Compaction? #961

vladidobro · 2025-05-27T15:18:53Z

vladidobro
May 27, 2025

Hi, Icechunk community,
thank you for the amazing work that you are doing. While we are all patiently waiting for icechunk to reach v1, I want to make clear if I understand correctly how icechunk handles non-cooperative concurrent writes.

As an example scenario, assume that I have data coming regularly from the satellites every 15 minutes with chunking (time, lat, lon) = (1, 1000, 1000).
I need the data as soon as possible, so one option is to pump it into vanilla zarr with the same chunks.

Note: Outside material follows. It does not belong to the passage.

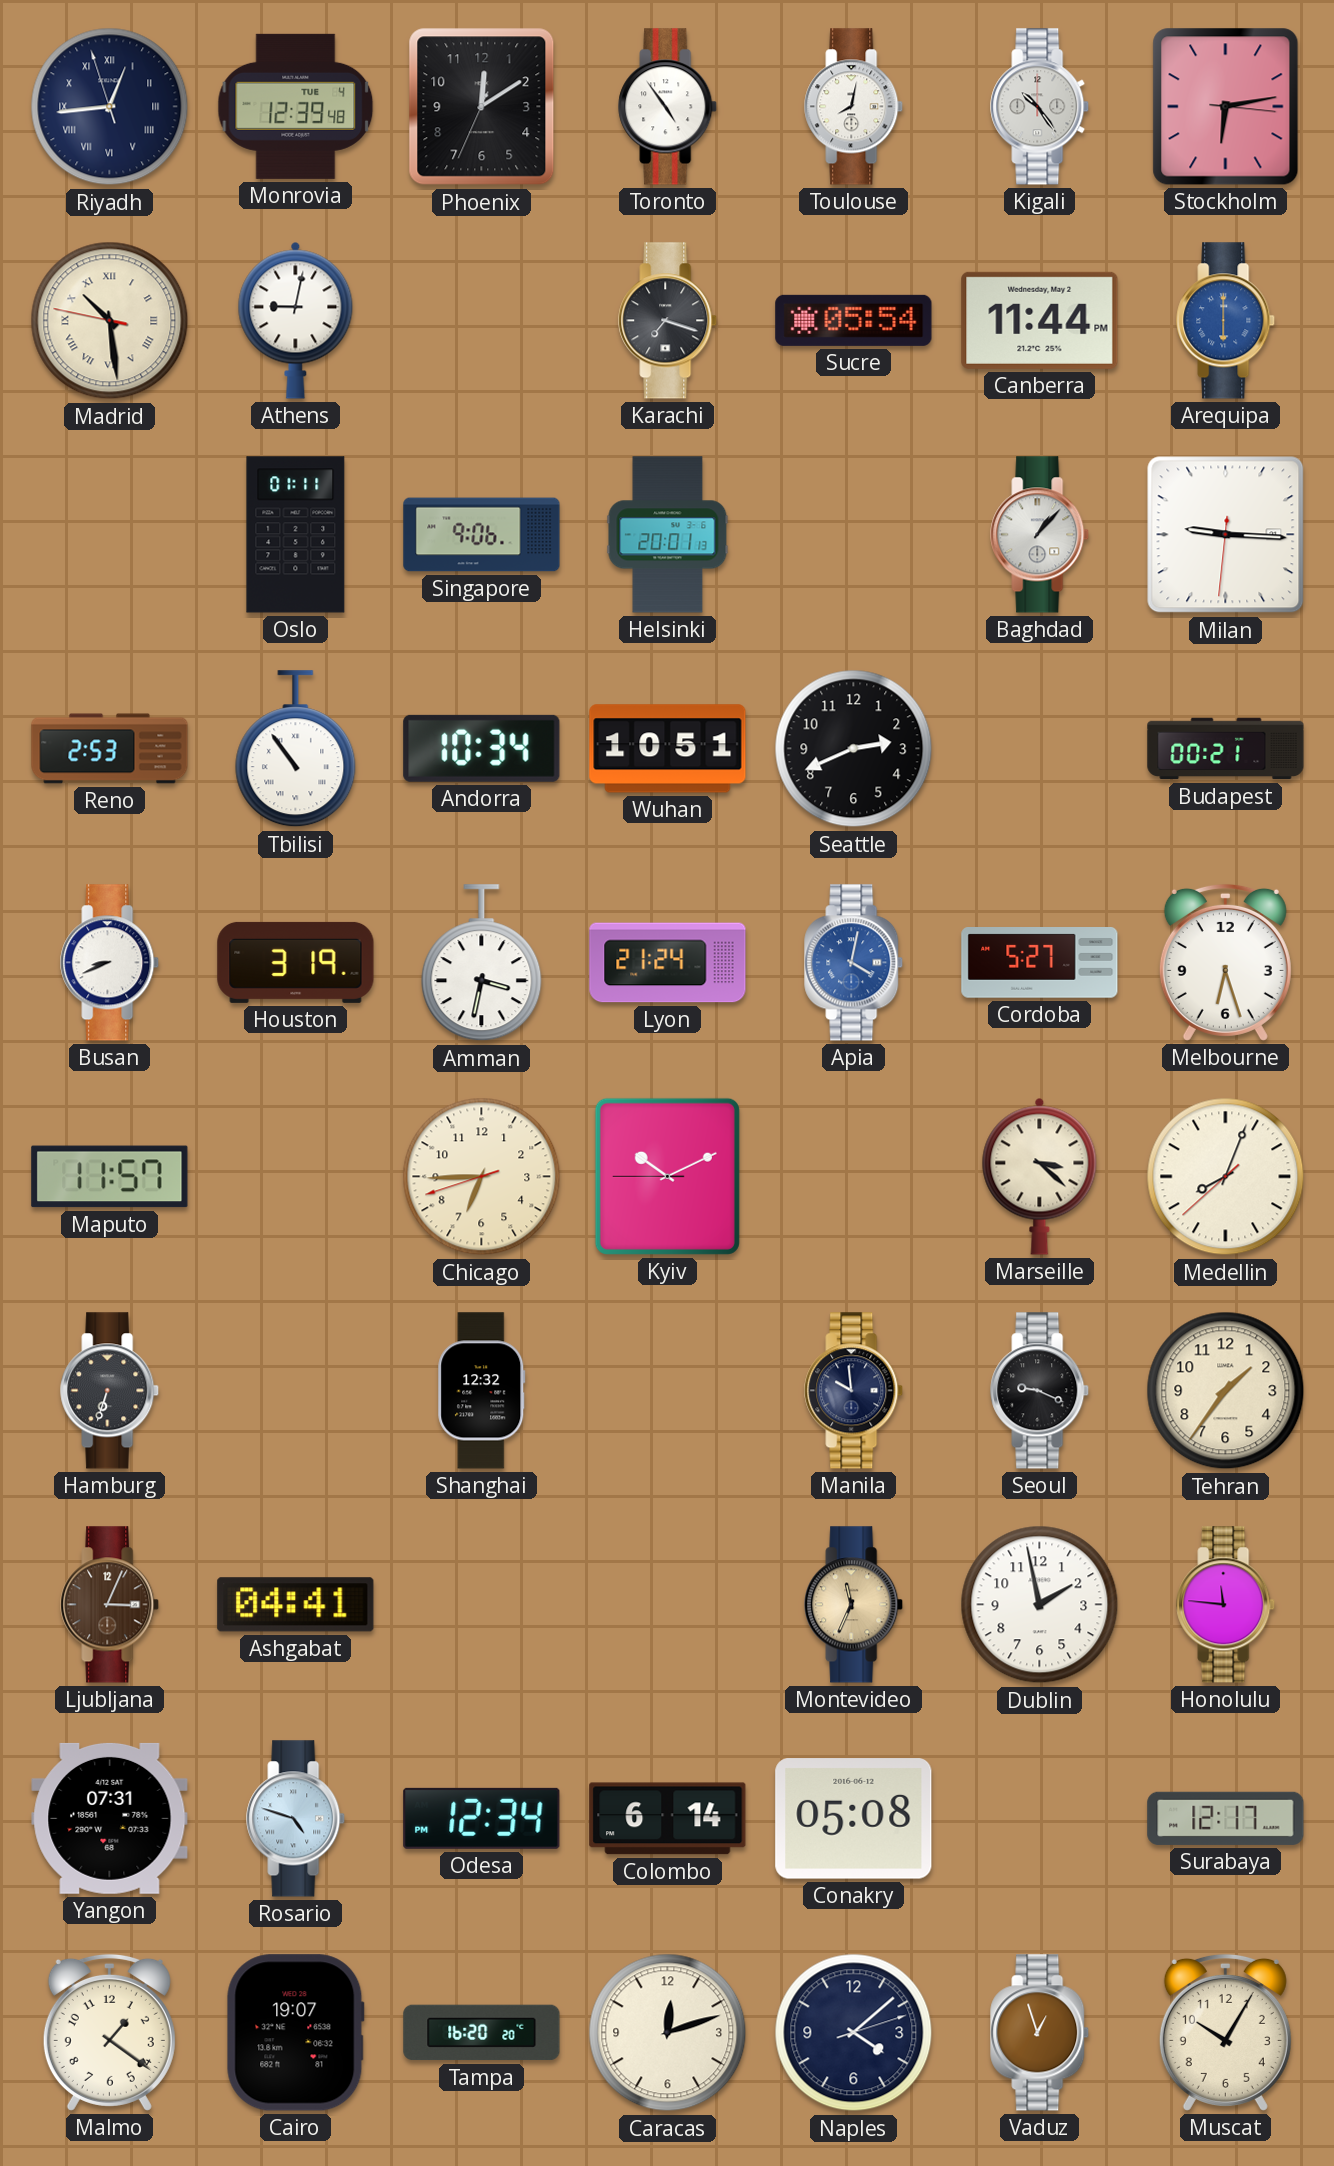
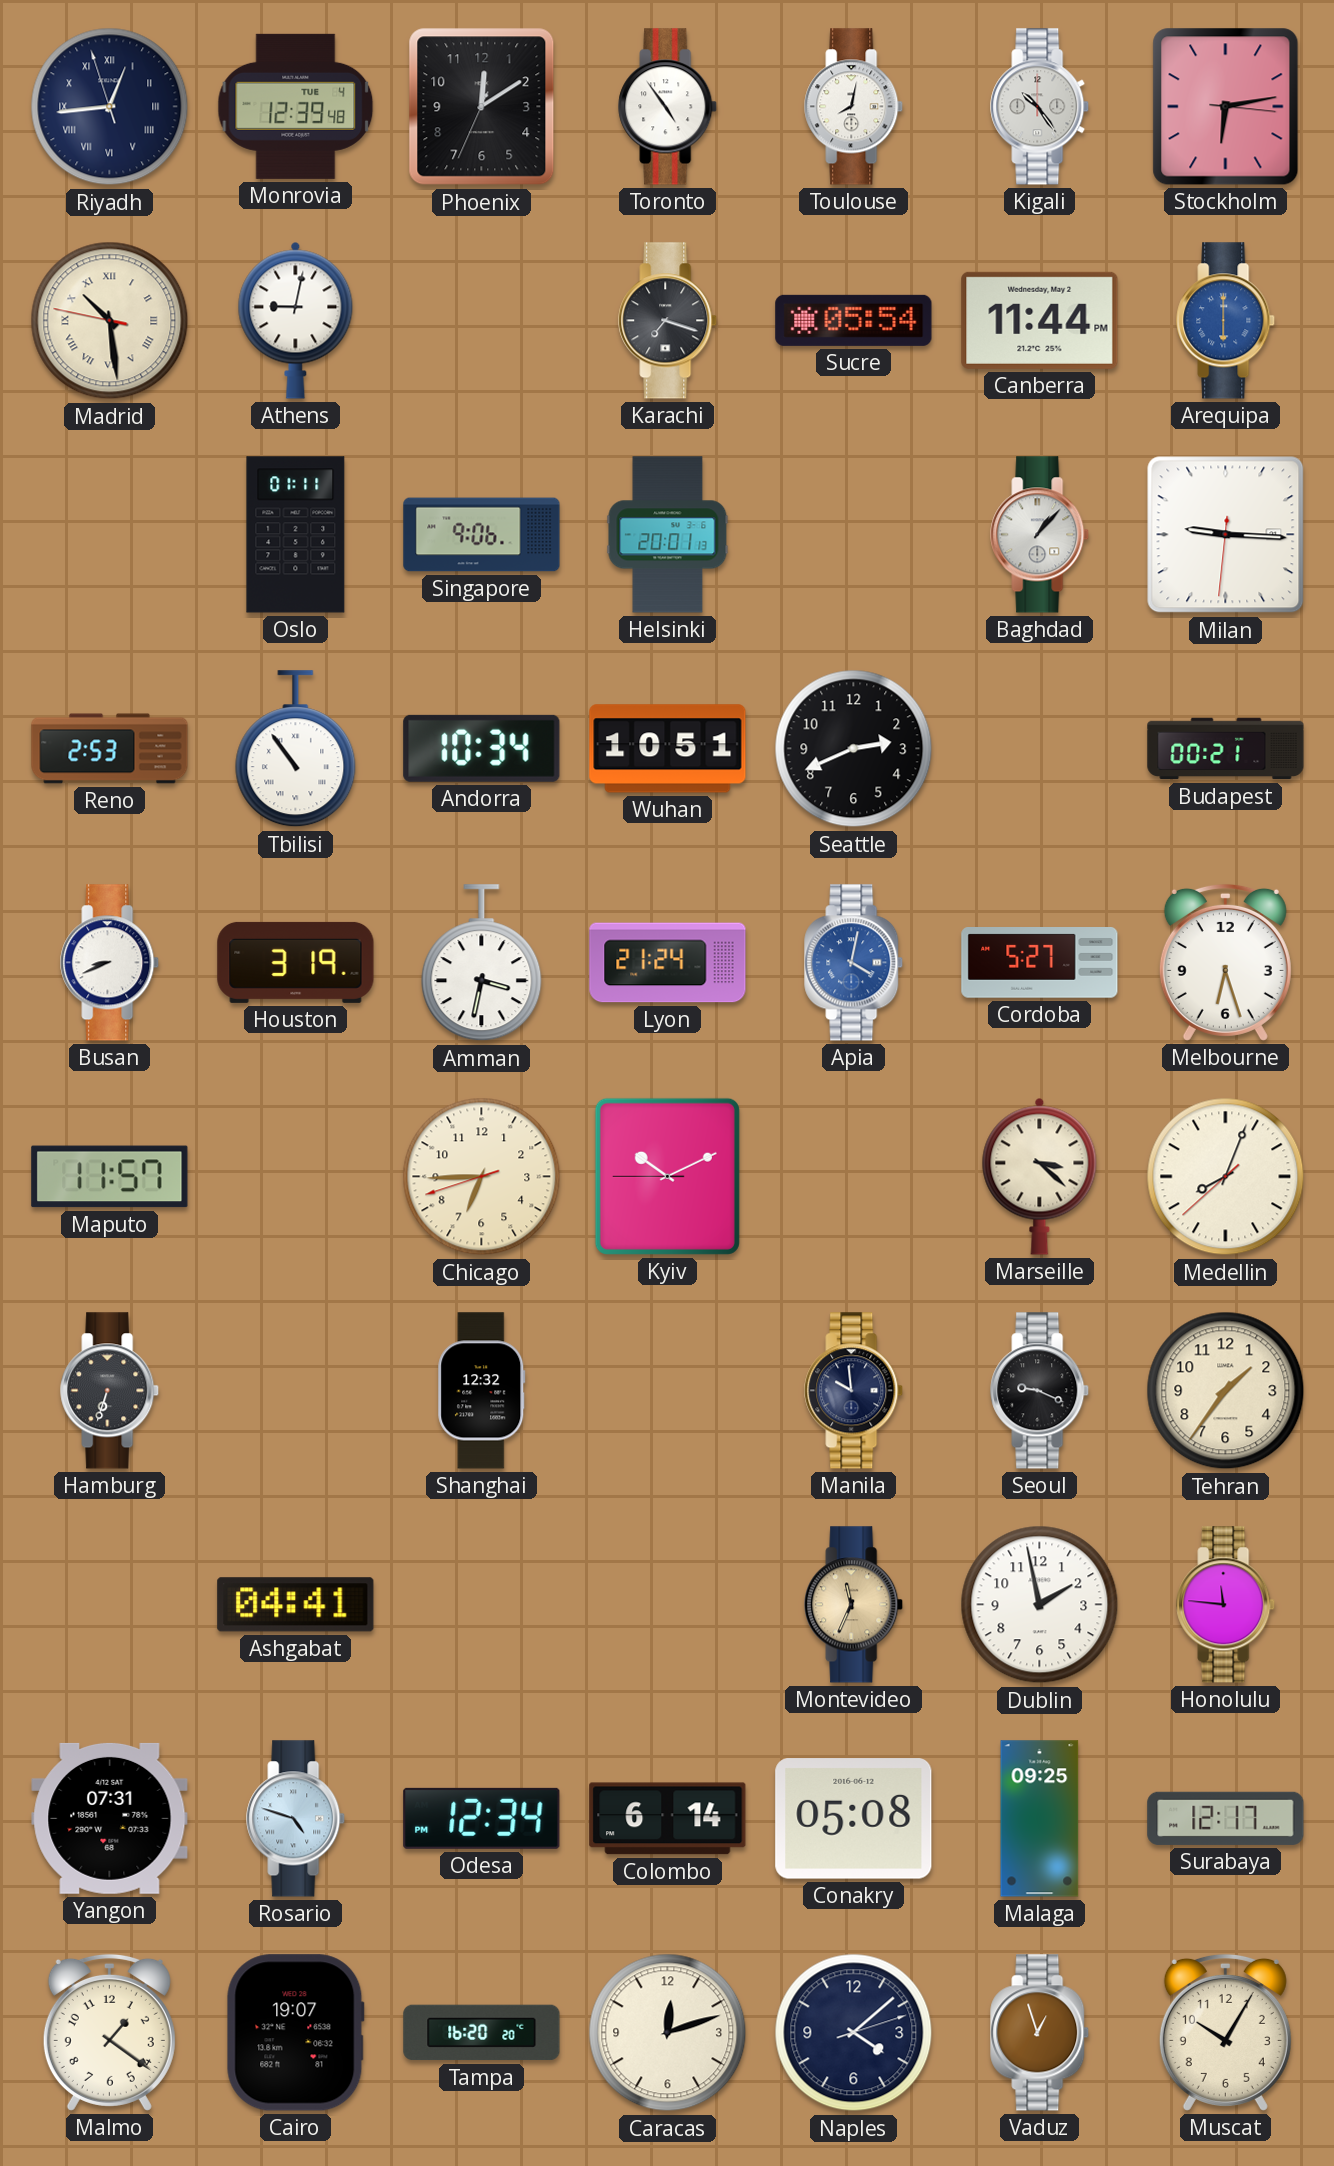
Ljubljana: 3:04 -> none
Malaga: none -> 09:25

This way, I will not need to handle any potential races or concurrency, because each chunk will be written by exactly one pipeline run.

But for analysis purposes, I would like to have the final dataset with finer spatial chunking, e.g. (100, 100, 100).
If I were to do it with vanilla zarr (and if I understand correctly), each job will have to download all the intersecting chunks from the already written zarr store, do the update in memory, and then write again the new chunks.
So writing a single satellite image will require me to download 100 satellite images from my zarr store, and then upload again 100 satellite images.
This also has the obvious problem that if two satellite images were being written at the same time, there would be no consistency guarantees.

How exactly does Icechunk solve this problem?
The way I understand it from the spec is that it does the exact same thing, except that it does clever serialization, so that one of the racing jobs will fail and thus avoid inconsistency.
But this would still mean that writing a single image will be ~200 slower than with the (1, 1000, 1000) chunks. Also the object storage write costs will be 100 times larger, because I will be writing the same data again and again.

The way this problem is solved in the open table formats like Iceberg is "compaction", the writers only really write new data in small chunks. The dataset abstracts over these small files, and one can later run a compaction operation that merges them into one big file to optimize them for analysis.
This way, both the realtime and historical data have their optimal chunking and the user has a unified interface over the dataset.

From what I've seen, Icechunk spec seems to be flexible enough to allow this, but I have not seen anything in the API that would help me do this compaction.
The sharding seems to be similar, but does it allow this? Will there be API in Icechunk that will help me shard historical data in big shards, while also enabling me to write new data in small shards?

An idea that I toyed with is to have two zarr stores, one "realtime" and one "historical", each with their own optimal chunking, then there would be a "compaction" pipeline that will move data from the realtime to the historical zarr.
But this is obviously very clunky and not user-friendly.

Does Icechunk solve this?
Thank you

vladidobro · 2025-05-27T15:31:34Z

vladidobro
May 27, 2025
Author

The issue is quite similar to what was mentioned in a different discussion topic

#802 (reply in thread)

Except that here I really don't have an option to process the images together, because they arrive at different times.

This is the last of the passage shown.